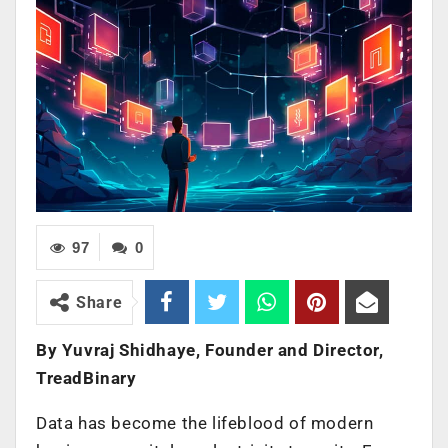
97
0
Share
By Yuvraj Shidhaye, Founder and Director,
TreadBinary
Data has become the lifeblood of modern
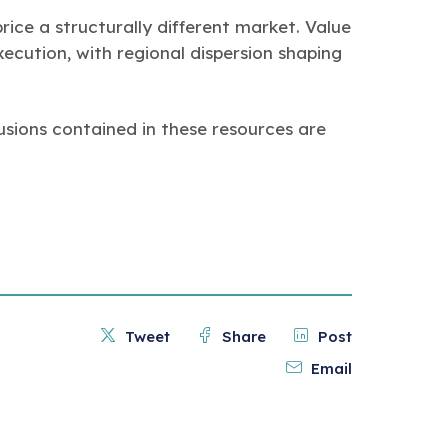
ice a structurally different market. Value
ecution, with regional dispersion shaping
usions contained in these resources are
Tweet
Share
Post
Email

=====

Pictures stay out; the data above is to be returned exactly.

▶ Exercise response
97
0
Share
By Yuvraj Shidhaye, Founder and Director,
TreadBinary
Data has become the lifeblood of modern
ice a structurally different market. Value
ecution, with regional dispersion shaping
usions contained in these resources are
Tweet
Share
Post
Email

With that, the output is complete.